Understanding What an FHA Loan Is
When a bank extends a home loan to a new client, they assume a considerable amount of financial risk. There is always a possibility that the client will default on the loan, and the bank will then incur fees for repossession, make-ready and selling the home. An FHA loan is a special type of loan that is insured by the federal government through the Federal Housing Administration. The bank has less financial risk when making an FHA loan because it is insured by the government. Because of this, you can expect a low down payment requirement. In fact, you may only have to pay 3.5 percent down with only one loan to manage. Lenders may be more lenient on the credit score requirement a well.
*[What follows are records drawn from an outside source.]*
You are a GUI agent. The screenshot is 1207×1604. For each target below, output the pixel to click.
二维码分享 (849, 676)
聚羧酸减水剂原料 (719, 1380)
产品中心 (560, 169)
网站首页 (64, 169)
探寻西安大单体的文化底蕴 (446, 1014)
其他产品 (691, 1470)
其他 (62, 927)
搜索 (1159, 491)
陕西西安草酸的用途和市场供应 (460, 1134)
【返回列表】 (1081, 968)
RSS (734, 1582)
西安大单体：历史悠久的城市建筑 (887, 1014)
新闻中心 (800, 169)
These loans are not available through all lenders. Only FHA-approved lenders can offer these loans. You can use a gift of funds from a family member for the down payment. Keep in mind that if you place less than 20 percent down, you will need to pay a mortgage insurance payment, and this additional payment will remain in place over the life of the loan.
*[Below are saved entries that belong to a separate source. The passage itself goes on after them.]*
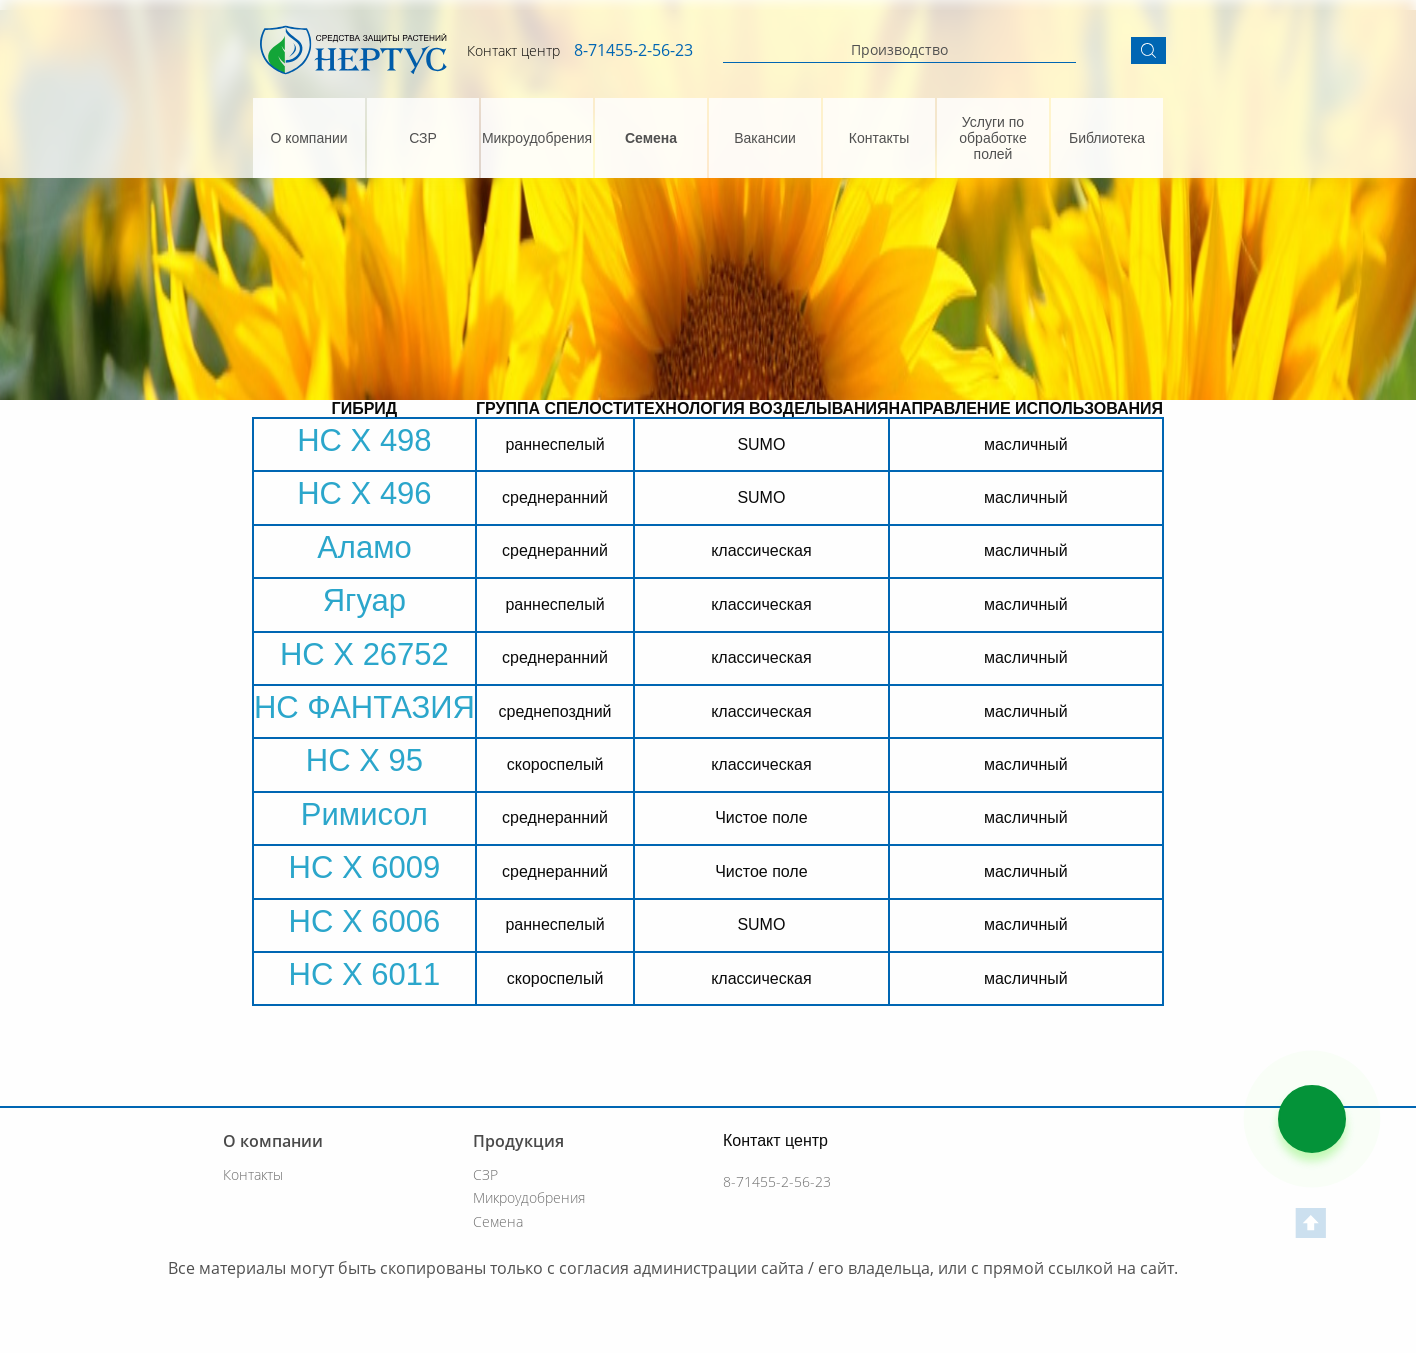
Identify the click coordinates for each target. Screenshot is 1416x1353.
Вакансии (765, 138)
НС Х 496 (364, 493)
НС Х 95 (364, 760)
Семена (651, 138)
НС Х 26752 (364, 654)
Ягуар (364, 600)
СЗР (423, 138)
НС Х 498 (364, 440)
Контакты (879, 138)
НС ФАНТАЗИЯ (364, 707)
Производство (899, 49)
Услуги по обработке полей (992, 138)
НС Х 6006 (365, 921)
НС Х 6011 (365, 974)
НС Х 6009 (365, 867)
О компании (308, 138)
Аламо (364, 547)
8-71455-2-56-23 (633, 50)
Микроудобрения (537, 138)
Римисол (364, 814)
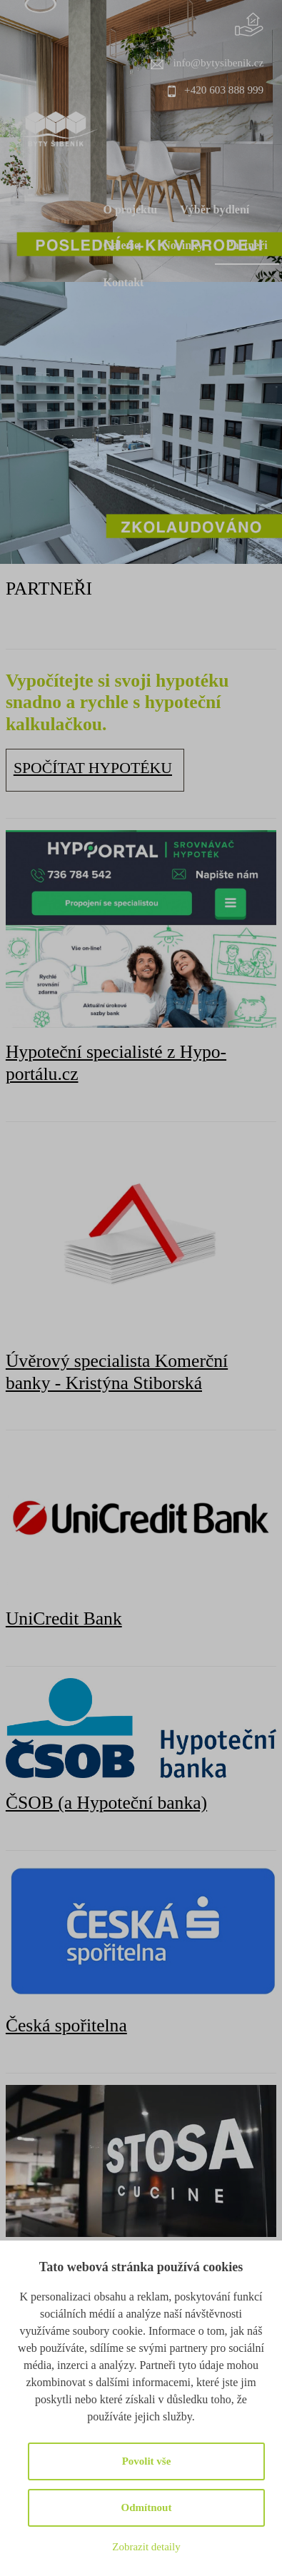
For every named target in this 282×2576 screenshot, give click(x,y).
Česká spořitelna (66, 2025)
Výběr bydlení (214, 209)
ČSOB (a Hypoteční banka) (106, 1802)
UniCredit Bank (64, 1618)
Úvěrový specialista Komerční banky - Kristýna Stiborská (117, 1371)
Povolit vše (146, 2461)
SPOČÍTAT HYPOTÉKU (93, 768)
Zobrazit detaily (146, 2546)
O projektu (131, 209)
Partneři (247, 245)
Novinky (182, 245)
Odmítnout (146, 2507)
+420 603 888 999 (223, 90)
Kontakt (124, 282)
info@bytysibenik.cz (218, 62)
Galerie (122, 245)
Exploring Other Home Loan Options
A conventional loan is essentially any type of standard bank loan that is not backed by the government. These loans may have competitive rates, and they do require mortgage insurance to be paid if you have less than 20 percent down. However, with a conventional loan, the PMI vanishes after you have 20 percent equity in the home. Some lenders will allow a first and second lien loan structure to give up to 95 percent or more loan-to-value. These loans are available with fixed and adjustable rates as well as balloon programs. Because there are so many variations in conventional loans, it is wise to carefully compare these programs individually.
Comparing the Options
The primary factors that set FHA loans apart from conventional loans are often the same factors that borrowers are most concerned about. These include the down payment requirement, the credit score requirement and the interest rate. You should pull your credit report before you begin shopping for a loan. With this information, you can easily eliminate some options. You may also review your finances to determine the down payment amount that you are most comfortable with. A higher LTV is most commonly associated with an FHA loan, but a conventional loan with a second lien as another possibility. Compare the monthly payments for both options before you decide how to proceed.
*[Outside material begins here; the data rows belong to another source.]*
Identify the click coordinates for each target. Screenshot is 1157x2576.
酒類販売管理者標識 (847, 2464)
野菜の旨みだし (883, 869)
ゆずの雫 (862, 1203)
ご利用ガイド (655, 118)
Making Your Final Decision
Many people will keep their home mortgage in place for several years or longer before refinancing it or selling the home. Some may even keep their loan for decades until they pay it off entirely. This means that your mortgage payment as well as your down payment decision will impact your finances for years to come. Take ample time to explore the options and to review their impact on your finances. If you are uncomfortable with the monthly payment or down payment requirement, shy away from that option. Continue your search until you find a solution that is right for you.
FHA loans offer many financial benefits, but they are not ideal for everyone. Because many lenders may attempt to steer you into an FHA loan, it is important to understand how these loans are different from other options and to thoroughly compare all options available. The best lenders will create two to four loan options for you to review in detail so that you can choose the best one for your needs, including both FHA and conventional loans.